Sunday, July 22, 2012

Moon-voyager

21st July, 1969

The figure loomed bigger and bigger in the sky, a speckled ivory sphere. It slowly was descending on to the Earth. We always hoped that it'd be something bigger. Grander. Might I even say, more luminous. But the moon looked just like the way it used to, in the sky. A mere dreamy globe of chalkdust and finely powdered seashell, and thousands of years of mythical dreams stored inside all that. Something which had made the cavewoman croon out, the pagan worship, the soldier homesick, the voyager backtrack, and the sniper find his target. It was the very cosmic representation of womanhood to me, personally. And I had convinced myself that I'd doubt my belief one day. But that day wasn't today, the day we were the closest to the jewel of the sky. Infact, the jewel itself was hovering above our existence at present, almost like an offering, to explore her virginity. The moon was almost touching the ground below our feet, an orb the size of a double storeyd house. It stopped.

"Get ready guys! Neil, you go first."

That was an order, an order I had dreamed to obey for so long. I approached steadily. My hands were now in the shape of a fist. The shape of the moon, of the Earth. A part of me was all of the whole celestial history.

"This is one small step for a man, one giant leap for mankind."

I was now standing on the moon.

And swiftly, the moon started to rise up again, following its vertical path up into its astral abode. I could hear shouting and cries, some urging me to jump back into the world I lived, someone asking someone else to bring a lasso to tie down the moon. But both of us had left this world forever, and my journey had finally started.

                              ...................................................................................................

That's the last time we saw Neil. He went away into his own world, maybe. We did hear him once more though, the last time, before he deactivated his transmitter. It went something like this -

"It suddenly strikes me that that tiny pea, pretty and blue, is the Earth. I put up my thumb and shut one eye, and my thumb blots out the planet Earth. I don't feel like a giant. I feel very, very small."


In celebration of the 43rd year of first man landing in moon (even if it may be a hoax).

Sunday, July 1, 2012

Random Chatter

Death, is but just a door to the second part of our conjoined lives,

And birth is but just the pause to our eternal existence in a world wide web of the single mind of some non-cosmic being.

It makes me think at times if we are actually anything but the imagination of someone else, or maybe someone's dream.

What if we are just chitterlings of some giant octopus, or maybe we are cheese nuggets of some super-celestial cream?
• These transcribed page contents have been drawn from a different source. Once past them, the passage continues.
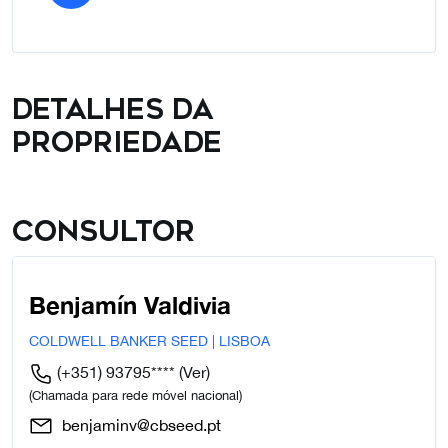
Detalhes da
propriedade
Consultor
Benjamín Valdivia
COLDWELL BANKER SEED | LISBOA
(+351) 93795****
(Ver)
(Chamada para rede móvel nacional)
benjaminv@cbseed.pt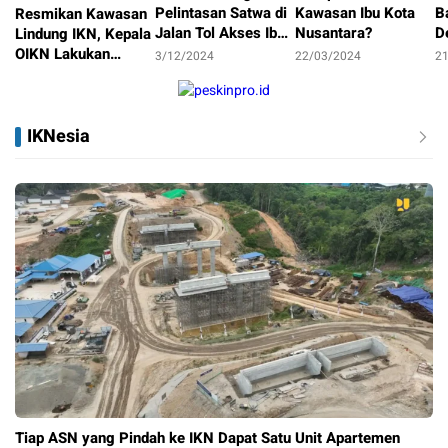
Pelintasan Satwa di
Kawasan Ibu Kota
B
Resmikan Kawasan
Jalan Tol Akses Ibu
Nusantara?
D
Lindung IKN, Kepala
Kota Nusantara
OIKN Lakukan
3/12/2024
22/03/2024
2
Reforestasi
14/01/2025
IKNesia
Tiap ASN yang Pindah ke IKN Dapat Satu Unit Apartemen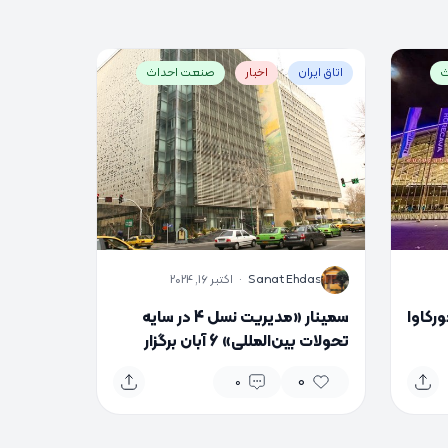
ث
اتاق ایران
اخبار
صنعت احداث
S
Sanat Ehdas
·
اکتبر 16, 2024
رکاوا
سمینار «مدیریت نسل 4 در سایه
تحولات بین‌المللی» 6 آبان برگزار
می‌شود
0
0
I'd love life to be that stupid. But it ain't so. And that's where I want to really scream.

Grammatical Errors.

Life, is what you make out of it. Yet the ingredients are the biggest mystery. What can we, and what should we add, that is the question. I have read over and over again the rantings of many a poor soul, how they have had a tough life, how they have been raped by their uncle, how their mommies have been drug abusers, how they want to end their lie. But the fact is, none really leaves a mark on me. Apathy? Insensitivity? Cynicism? Or detecting a sense of poor grammar in the sufferers? None of the reasons really seem to compensate my indifference. But I must say, the last one is the most dangerous of all the faults. Am I that great a stuck up grammar faggot, who'd just ignore the help cry [maybe(skepticism again)] of someone 4,000 miles away from me? Guess what, yes. I adorn myself with the "faggot" term, because I am no great Shakespeare.

Life goes on, and grammar is nowhere near to being the last coach of the train. I should stop being an unindistrious lad and really check out the whole train. For my own safety.